The Stillwater Girls(11)



The person on the other side of the door knocks again.

Three times again.

Sage begins to rise, like she’s lost her mind and wants to answer the door, but I lean across the table and grab her by the wrists. Her brows furrow, and she yanks away from my unsteady grip.

“Wren!” she says, her soft voice barely audible.

“Quiet,” I tell her in a whispered yell, lifting my palm.

“What if it’s Mama?” she asks, ignoring me.

I swallow the lump in my throat. “Mama wouldn’t knock.”





CHAPTER 8

NICOLETTE

“It’s a shame Brant wasn’t able to join us tonight.” My mother plunges her fork into a slice of her birthday cake with as much grace as a true Preston can, and she cups the underside of her utensil as she brings it in for another bite.

“He sends his love,” I say. “And you’ll see him first thing in the morning.”

“This cake is to die for. He’s really missing out.” Mom points at the white-frosted confection with the tines of her fork.

I wave her comment away with my hand. “He’s on this sugar-free, gluten-free thing right now. This would be torture for him.”

Every year, the weekend before Christmas, my parents drive from their second home in Nantucket to Stillwater Hills to spend a couple of days with us, doubling down for my mother’s birthday and the holidays before I leave to finish out the rest of winter with my best friend in Florida. It’s been this way for the entirety of our marriage, so I find it odd that Brant committed himself to work obligations on this particular evening.

And he and my father are practically best friends, my dad bragging to his yacht club cronies and anyone else who’ll listen that Brant is the son-in-law he always hoped to have.

Brant isn’t quite so vocally braggadocian, but I know the feeling is mutual. His father left their family when he and his younger brother, Davis, were barely out of diapers. His mom spent the majority of their childhood drunk or high, sometimes drunk and high.
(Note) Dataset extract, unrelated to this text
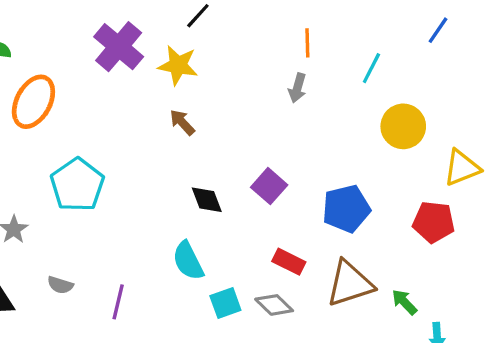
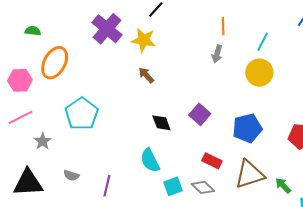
yellow circle: (403, 126) -> (259, 73), moved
My parents are the only family he has that truly love and cherish him the way he always wanted to be loved and cherished. They’re the only family he really has anymore. His mother passed away shortly after we married—cirrhosis of the liver—and his brother lives in a decrepit trailer on the far side of Stillwater Hills, working nights at the tire factory and spending most of his free time at the strip club in the next town over.

“Where’d you say Brant was tonight?” Dad asks.

“Speaking engagement,” I say.

“What kind of speaking engagement?” he asks. It isn’t like my father to pry about details, so his question catches me off guard.

The truth is . . . I don’t know. I don’t have an answer for him.

Brant claims he’s speaking at some members-only, country club charity function tonight in Albany, and when I asked if he wanted me to tag along—for moral support . . . as I’ve always done—he insisted I stay here and wait for my parents to arrive.

I couldn’t even tell them what he’s speaking about, and not once did I see him practice.

“You’ll have to ask him when you see him tomorrow.” Ignoring the heavy tightness in the pit of my stomach, I top off my wineglass. “So how’s the Carlton Hotels buyout going?”

“Couldn’t be better. First of the year,” he says with a proud puff in his chest. “We’ll finalize everything then.”

Mom palms her chest and leans forward, eyes growing wide. “I can’t wait. Six months of negotiations was a little much.”

Dad laughs, like Mom is being dramatic. “My God, Helene, it wasn’t that bad.”

She turns to him, giving him a teasing yet incredulous simper. “It’s all you talked about for one hundred and eighty dinners.”

“Well, rest assured that topic of conversation will burden you no more.” My father chuckles. “And don’t forget, I’m whisking you away to Aspen next month for your troubles.”

“Duly noted.” Mom winks at him before placing her cake plate on the coffee table, and Dad reaches for her cappuccino mug and hands it over to her.

Almost forty years together, and they still have that special something, that glimmer in their eyes, an unspoken language, a bond no one else has ever been close to breaking.

I wonder if they know how lucky they are to have something so rare, but I don’t have the energy to ask them. They’ll see through it immediately, and I don’t want to get their all-knowing stares and answer their prying questions.

My parents have a kingdom of luxury hotels to worry about—they don’t need to worry about their only child on top of it all.

“Oh, Nic. I wanted to show you how the Gideon suite turned out in the SoHo reno.” Dad pulls his phone from his pocket. “Helene, I left my glasses in the guest room on the nightstand. Would you mind?”

Mom smiles and slinks off without a word, and Dad leans in, placing his phone facedown on the coffee table.

I knew this was a setup.

“You doing okay, Nic?” he asks, his voice low and his forehead creased.

I jerk back, head angled. “What? Yes. Why?”

His mouth presses into a firm, straight line, and he breathes out of flared nostrils. “I got a call from our accountant the other day. He said there’ve been a few . . . sizable withdrawals from your trust in the last couple of months.”